As we disembarked, everyone but me was chatting with their “person” read “spouse” or “friends”. I was travelling solo, so maybe, this is where the red flags started to be raised. Kindly note, their airport is so small, that as the door from the runway opens, you find yourself smack at immigration and everyone from the flight can see everyone. I decided to join the queue that had three other ladies of colour, which I hoped would help camouflage me from standing out like a lone tree in a desert. At first, we all stared suspiciously at each other, honestly, I do not know why we Africans do this and there after traded greetings as our line moved forward.
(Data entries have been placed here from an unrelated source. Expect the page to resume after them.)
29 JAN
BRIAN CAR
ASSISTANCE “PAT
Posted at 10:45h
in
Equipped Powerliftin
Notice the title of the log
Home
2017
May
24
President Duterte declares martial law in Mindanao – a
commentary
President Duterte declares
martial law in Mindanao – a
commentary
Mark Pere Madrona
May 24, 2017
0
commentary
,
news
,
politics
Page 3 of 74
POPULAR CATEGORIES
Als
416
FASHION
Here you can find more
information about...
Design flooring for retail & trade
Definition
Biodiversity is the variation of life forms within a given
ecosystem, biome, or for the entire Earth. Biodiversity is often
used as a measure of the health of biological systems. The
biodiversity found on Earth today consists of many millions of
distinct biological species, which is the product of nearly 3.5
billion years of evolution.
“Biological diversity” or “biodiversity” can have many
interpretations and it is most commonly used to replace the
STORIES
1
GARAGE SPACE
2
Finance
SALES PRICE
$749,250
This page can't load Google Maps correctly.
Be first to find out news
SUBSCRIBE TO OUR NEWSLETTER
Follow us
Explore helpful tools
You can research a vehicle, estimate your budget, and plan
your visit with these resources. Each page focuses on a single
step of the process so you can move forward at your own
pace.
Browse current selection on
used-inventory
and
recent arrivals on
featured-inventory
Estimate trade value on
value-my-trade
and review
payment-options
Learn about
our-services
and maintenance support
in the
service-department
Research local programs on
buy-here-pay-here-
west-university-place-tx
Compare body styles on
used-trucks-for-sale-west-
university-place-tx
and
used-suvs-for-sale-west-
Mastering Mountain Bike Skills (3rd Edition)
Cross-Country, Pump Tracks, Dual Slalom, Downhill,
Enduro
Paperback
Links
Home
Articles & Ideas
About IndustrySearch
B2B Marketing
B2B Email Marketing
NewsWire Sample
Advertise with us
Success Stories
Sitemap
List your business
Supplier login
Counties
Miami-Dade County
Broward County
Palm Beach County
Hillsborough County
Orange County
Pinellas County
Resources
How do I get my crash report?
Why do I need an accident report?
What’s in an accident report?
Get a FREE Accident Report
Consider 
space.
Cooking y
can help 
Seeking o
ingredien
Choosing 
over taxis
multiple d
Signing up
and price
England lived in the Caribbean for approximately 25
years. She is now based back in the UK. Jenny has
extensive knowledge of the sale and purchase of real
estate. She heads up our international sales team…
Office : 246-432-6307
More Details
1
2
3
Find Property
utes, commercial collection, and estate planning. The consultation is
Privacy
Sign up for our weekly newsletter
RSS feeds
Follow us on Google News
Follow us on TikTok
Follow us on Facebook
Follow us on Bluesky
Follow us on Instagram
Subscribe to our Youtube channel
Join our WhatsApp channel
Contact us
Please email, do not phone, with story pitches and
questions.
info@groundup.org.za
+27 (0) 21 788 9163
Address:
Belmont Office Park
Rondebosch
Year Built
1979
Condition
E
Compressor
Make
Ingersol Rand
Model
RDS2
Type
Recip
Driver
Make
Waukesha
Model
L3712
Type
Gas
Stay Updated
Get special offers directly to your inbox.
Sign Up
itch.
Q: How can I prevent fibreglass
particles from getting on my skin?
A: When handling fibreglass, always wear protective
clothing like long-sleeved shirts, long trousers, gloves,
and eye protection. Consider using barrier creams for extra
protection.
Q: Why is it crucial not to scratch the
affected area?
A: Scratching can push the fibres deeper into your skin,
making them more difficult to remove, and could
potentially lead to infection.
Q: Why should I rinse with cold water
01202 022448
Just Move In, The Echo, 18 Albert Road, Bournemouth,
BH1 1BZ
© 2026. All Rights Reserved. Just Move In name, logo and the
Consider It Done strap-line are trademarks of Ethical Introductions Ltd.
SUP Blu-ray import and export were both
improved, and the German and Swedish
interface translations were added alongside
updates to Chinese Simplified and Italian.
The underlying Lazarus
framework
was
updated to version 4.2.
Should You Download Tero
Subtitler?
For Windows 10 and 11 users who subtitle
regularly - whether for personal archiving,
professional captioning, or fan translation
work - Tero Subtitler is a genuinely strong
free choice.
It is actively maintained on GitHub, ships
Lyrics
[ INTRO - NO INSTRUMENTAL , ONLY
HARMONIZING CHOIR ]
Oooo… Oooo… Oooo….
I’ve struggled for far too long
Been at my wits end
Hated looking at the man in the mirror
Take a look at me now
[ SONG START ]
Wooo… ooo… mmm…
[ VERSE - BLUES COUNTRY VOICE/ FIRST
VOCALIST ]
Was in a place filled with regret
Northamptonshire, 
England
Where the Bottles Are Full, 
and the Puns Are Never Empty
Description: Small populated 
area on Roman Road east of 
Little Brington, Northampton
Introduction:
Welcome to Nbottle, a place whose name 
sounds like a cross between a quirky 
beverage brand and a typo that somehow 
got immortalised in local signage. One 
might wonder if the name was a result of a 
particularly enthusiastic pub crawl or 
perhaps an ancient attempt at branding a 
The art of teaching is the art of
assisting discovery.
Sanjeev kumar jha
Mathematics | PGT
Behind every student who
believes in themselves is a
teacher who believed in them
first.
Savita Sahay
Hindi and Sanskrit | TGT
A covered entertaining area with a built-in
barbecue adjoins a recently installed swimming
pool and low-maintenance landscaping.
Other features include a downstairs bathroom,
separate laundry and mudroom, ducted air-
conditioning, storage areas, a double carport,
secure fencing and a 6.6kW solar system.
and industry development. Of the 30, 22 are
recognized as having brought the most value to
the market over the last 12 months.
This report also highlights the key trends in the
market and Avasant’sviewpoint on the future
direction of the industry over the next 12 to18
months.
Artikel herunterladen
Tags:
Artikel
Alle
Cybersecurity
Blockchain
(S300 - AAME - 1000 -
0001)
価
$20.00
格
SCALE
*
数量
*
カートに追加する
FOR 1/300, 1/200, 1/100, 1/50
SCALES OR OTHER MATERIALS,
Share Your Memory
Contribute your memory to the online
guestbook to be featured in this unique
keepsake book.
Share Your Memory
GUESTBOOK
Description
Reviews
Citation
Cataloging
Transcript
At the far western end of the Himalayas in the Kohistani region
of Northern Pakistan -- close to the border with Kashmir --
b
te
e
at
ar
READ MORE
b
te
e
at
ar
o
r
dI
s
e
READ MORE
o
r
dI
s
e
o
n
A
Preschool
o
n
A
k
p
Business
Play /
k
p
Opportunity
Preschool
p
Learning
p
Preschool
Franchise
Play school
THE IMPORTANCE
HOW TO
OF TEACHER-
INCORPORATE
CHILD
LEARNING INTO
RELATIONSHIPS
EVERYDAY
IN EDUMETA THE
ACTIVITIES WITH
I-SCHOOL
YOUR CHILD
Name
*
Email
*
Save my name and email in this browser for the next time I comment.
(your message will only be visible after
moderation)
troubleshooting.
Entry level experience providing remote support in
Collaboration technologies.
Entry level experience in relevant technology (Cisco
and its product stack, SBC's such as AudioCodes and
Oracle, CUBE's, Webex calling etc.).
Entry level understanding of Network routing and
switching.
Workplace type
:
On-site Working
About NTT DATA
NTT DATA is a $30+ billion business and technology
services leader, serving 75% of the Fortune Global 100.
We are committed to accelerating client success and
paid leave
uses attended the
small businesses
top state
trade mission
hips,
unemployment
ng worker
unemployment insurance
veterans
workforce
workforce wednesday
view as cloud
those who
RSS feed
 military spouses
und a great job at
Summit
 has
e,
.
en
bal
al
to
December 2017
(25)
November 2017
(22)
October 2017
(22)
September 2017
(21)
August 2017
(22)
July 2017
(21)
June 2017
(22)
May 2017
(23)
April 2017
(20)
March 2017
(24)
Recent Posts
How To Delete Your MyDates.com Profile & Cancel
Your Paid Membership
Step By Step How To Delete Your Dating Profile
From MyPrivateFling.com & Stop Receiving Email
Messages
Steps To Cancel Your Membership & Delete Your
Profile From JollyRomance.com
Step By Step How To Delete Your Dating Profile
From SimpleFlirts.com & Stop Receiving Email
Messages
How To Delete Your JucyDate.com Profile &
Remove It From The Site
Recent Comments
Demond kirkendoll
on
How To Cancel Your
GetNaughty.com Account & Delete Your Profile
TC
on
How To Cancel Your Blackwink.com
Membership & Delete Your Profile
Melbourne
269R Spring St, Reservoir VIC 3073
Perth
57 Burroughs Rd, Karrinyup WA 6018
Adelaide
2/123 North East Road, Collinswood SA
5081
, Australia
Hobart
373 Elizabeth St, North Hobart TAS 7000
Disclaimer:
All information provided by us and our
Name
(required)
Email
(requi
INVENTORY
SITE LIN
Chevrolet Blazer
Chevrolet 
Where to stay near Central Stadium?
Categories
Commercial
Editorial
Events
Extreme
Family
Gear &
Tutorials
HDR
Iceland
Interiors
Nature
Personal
When it was my turn, I stepped up, smiled, greeted the beautiful lady behind the counter and proceeded to share the usual- passport, yellow fever and in this case plus my invitation letter. For those wondering what this is, some countries would require visitors/ tourists to have an official invitation letter from the person hosting them. This letter would basically contain details of your host, their confirmation that they are hosting you, duration of stay as well as your intended plan. If staying at a hotel, one would then need to show proof of a confirmed hotel booking. The lady looked over the invitation letter several times, then back at me and then back at the documents. The sirens in my head went off, my gut feeling told me something was amiss but she responded all was well when I enquired if there was a problem. She then proceeded to stand from her chair, “never a good sign,” and instructed me to wait at her booth as she walked away with all my documents. I mentioned the airport is small, so everyone noticed her walk away and everyone then turned to look at me with those eyes that seemed to scream, “BUSTED”.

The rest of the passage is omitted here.